Der Homo sapiens verließ Afrika vor ca. 50.000 Jahren, traf in Europa auf Neandertaler, mit denen er sich vermischte (2-4% Neandertaler-DNA in heutigen Nicht-Afrikanern).
Die Chauvet-Höhle (Südfrankreich, 36.000 Jahre alt) enthält detailreiche Tierdarstellungen (Löwen, Bisons, Mammuts) und Handabdrücke, die Jagdszenen und mythologische Figuren zeigen.
Höhlenmalereien dienten nicht als Wohnstätten, sondern als Orte für Rituale und Wissensaustausch – die Menschen lebten in kleinen, mobilen Gruppen von max. 20 Personen.
Die Entstehung heller Haut in Europa (vor ca. 5.000-8.000 Jahren) ist eine Anpassung an Ackerbau und Vitamin-D-Mangel im Norden – eine 'Errungenschaft' der jüngeren Geschichte.
"„Die Geschichte der Menschheit beginnt mit den Füßen, nämlich dem aufrechten Gang.“ – Dr.
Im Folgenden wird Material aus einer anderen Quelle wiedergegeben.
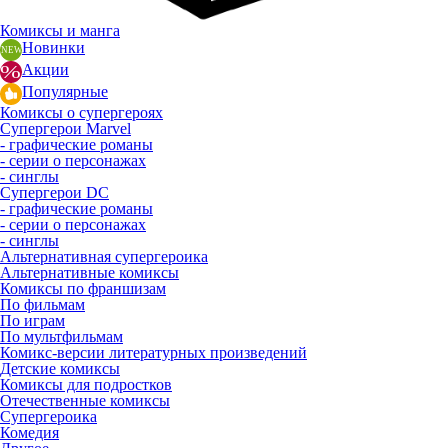
Комиксы и манга
Новинки
Акции
Популярные
Комиксы о супергероях
Супергерои Marvel
- графические романы
- серии о персонажах
- синглы
Супергерои DC
- графические романы
- серии о персонажах
- синглы
Альтернативная супергероика
Альтернативные комиксы
Комиксы по франшизам
По фильмам
По играм
По мультфильмам
Комикс-версии литературных произведений
Детские комиксы
Комиксы для подростков
Отечественные комиксы
Супергероика
Комедия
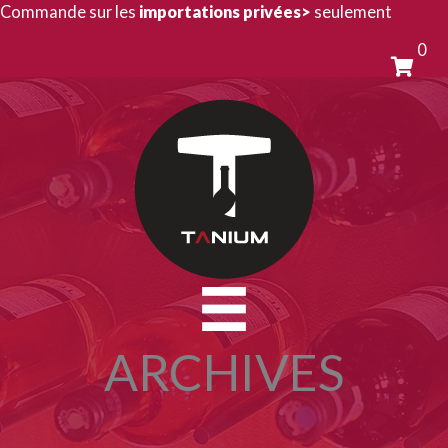
Aller
Commande sur les
importations privées>
seulement
au
0
contenu
ARCHIVES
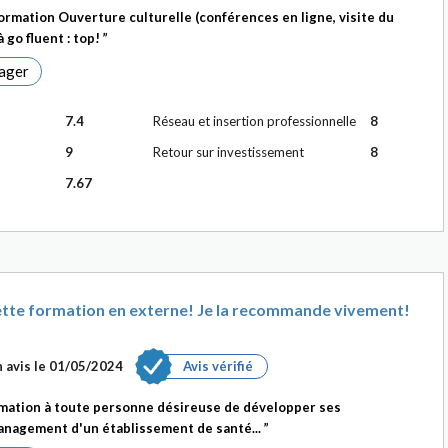
ormation Ouverture culturelle (conférences en ligne, visite du
 go fluent : top!
ager
7.4
Réseau et insertion professionnelle
8
9
Retour sur investissement
8
7.67
cette formation en externe! Je la recommande vivement!
 avis le
01/05/2024
Avis vérifié
mation à toute personne désireuse de développer ses
nagement d'un établissement de santé...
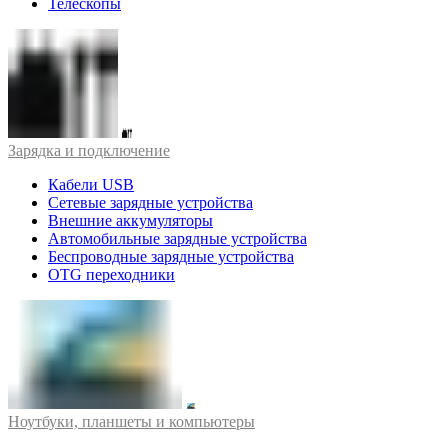
Телескопы
Зарядка и подключение
Кабели USB
Сетевые зарядные устройства
Внешние аккумуляторы
Автомобильные зарядные устройства
Беспроводные зарядные устройства
OTG переходники
Ноутбуки, планшеты и компьютеры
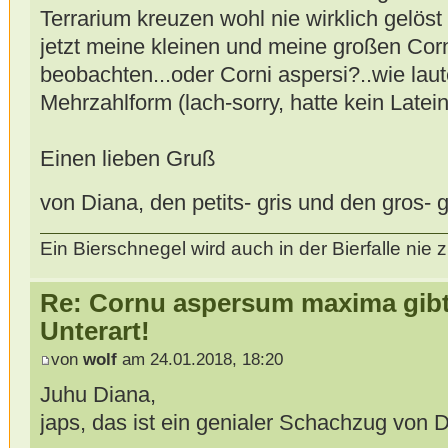
Terrarium kreuzen wohl nie wirklich gelöst
jetzt meine kleinen und meine großen Co
beobachten...oder Corni aspersi?..wie laut
Mehrzahlform (lach-sorry, hatte kein Latein
Einen lieben Gruß
von Diana, den petits- gris und den gros- 
Ein Bierschnegel wird auch in der Bierfalle ni
Re: Cornu aspersum maxima gibt 
Unterart!
von
wolf
am 24.01.2018, 18:20
Juhu Diana,
japs, das ist ein genialer Schachzug von Di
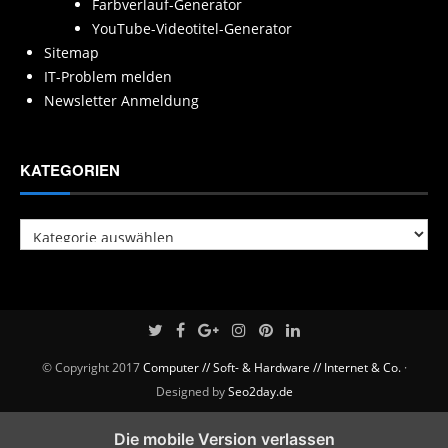
Farbverlauf-Generator
YouTube-Videotitel-Generator
Sitemap
IT-Problem melden
Newsletter Anmeldung
KATEGORIEN
Kategorien
© Copyright 2017
Computer // Soft- & Hardware // Internet & Co.
·
Designed by
Seo2day.de
Die mobile Version verlassen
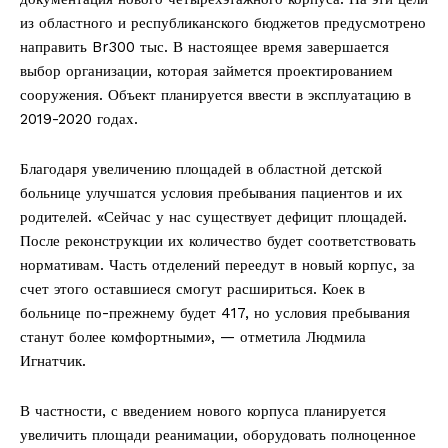
из областного и республиканского бюджетов предусмотрено
направить Br300 тыс. В настоящее время завершается
выбор организации, которая займется проектированием
сооружения. Объект планируется ввести в эксплуатацию в
2019-2020 годах.
Благодаря увеличению площадей в областной детской
больнице улучшатся условия пребывания пациентов и их
родителей. «Сейчас у нас существует дефицит площадей.
После реконструкции их количество будет соответствовать
нормативам. Часть отделений переедут в новый корпус, за
счет этого оставшиеся смогут расшириться. Коек в
больнице по-прежнему будет 417, но условия пребывания
станут более комфортными», — отметила Людмила
Игнатчик.
В частности, с введением нового корпуса планируется
увеличить площади реанимации, оборудовать полноценное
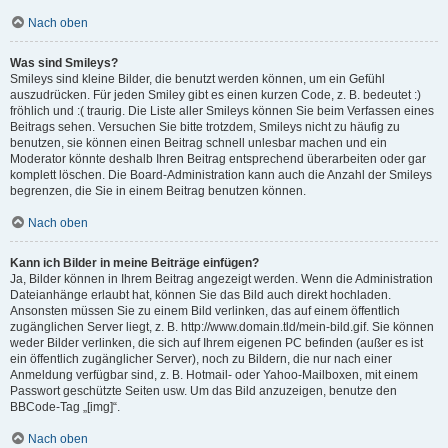
Nach oben
Was sind Smileys?
Smileys sind kleine Bilder, die benutzt werden können, um ein Gefühl
auszudrücken. Für jeden Smiley gibt es einen kurzen Code, z. B. bedeutet :)
fröhlich und :( traurig. Die Liste aller Smileys können Sie beim Verfassen eines
Beitrags sehen. Versuchen Sie bitte trotzdem, Smileys nicht zu häufig zu
benutzen, sie können einen Beitrag schnell unlesbar machen und ein
Moderator könnte deshalb Ihren Beitrag entsprechend überarbeiten oder gar
komplett löschen. Die Board-Administration kann auch die Anzahl der Smileys
begrenzen, die Sie in einem Beitrag benutzen können.
Nach oben
Kann ich Bilder in meine Beiträge einfügen?
Ja, Bilder können in Ihrem Beitrag angezeigt werden. Wenn die Administration
Dateianhänge erlaubt hat, können Sie das Bild auch direkt hochladen.
Ansonsten müssen Sie zu einem Bild verlinken, das auf einem öffentlich
zugänglichen Server liegt, z. B. http://www.domain.tld/mein-bild.gif. Sie können
weder Bilder verlinken, die sich auf Ihrem eigenen PC befinden (außer es ist
ein öffentlich zugänglicher Server), noch zu Bildern, die nur nach einer
Anmeldung verfügbar sind, z. B. Hotmail- oder Yahoo-Mailboxen, mit einem
Passwort geschützte Seiten usw. Um das Bild anzuzeigen, benutze den
BBCode-Tag „[img]“.
Nach oben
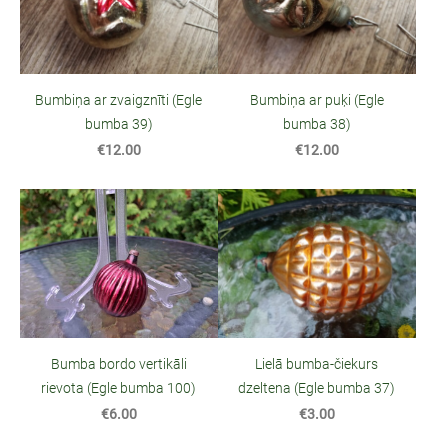
Bumbiņa ar zvaigznīti (Egle
Bumbiņa ar puķi (Egle
bumba 39)
bumba 38)
€12.00
€12.00
Lielā bumba-čiekurs
Bumba bordo vertikāli
dzeltena (Egle bumba 37)
rievota (Egle bumba 100)
€3.00
€6.00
Matthias von Hellfeld"
"Eigentlich lebt der Neandertaler in uns weiter – wir haben 2-4% seiner Gene.“ – Prof. Johannes Krause"
"„Die biologischen und kognitiven Voraussetzungen der Menschen vor 40.000 Jahren waren dieselben wie heute.“ – Dr. Sibylle Wolf"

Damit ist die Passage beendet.